**Required work**
Make an exact copy of all the entries, with the pictures left out.

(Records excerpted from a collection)

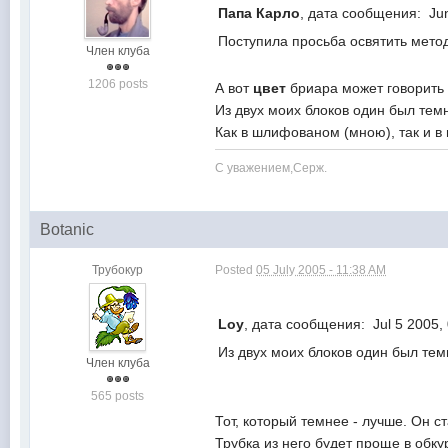
Папа Карло
, дата сообщения: Ju
Поступила просьба освятить метод
Член клуба
1206 posts
А вот
цвет
бриара может говорить о
Из двух моих блоков один был темн
Как в шлифованом (мною), так и в
С уважением,Серж.
Botanic
Трубокур
Posted
05 July 2005 - 11:38 AM
Loy
, дата сообщения: Jul 5 2005,
Из двух моих блоков один был темн
Член клуба
565 posts
Тот, который темнее - лучше. Он с
Трубка из него будет проще в обку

**The completed task**
Папа Карло
, дата сообщения: Ju
Поступила просьба освятить метод
Член клуба
1206 posts
А вот
цвет
бриара может говорить о
Из двух моих блоков один был темн
Как в шлифованом (мною), так и в
С уважением,Серж.
Botanic
Трубокур
Posted
05 July 2005 - 11:38 AM
Loy
, дата сообщения: Jul 5 2005,
Из двух моих блоков один был темн
Член клуба
565 posts
Тот, который темнее - лучше. Он с
Трубка из него будет проще в обку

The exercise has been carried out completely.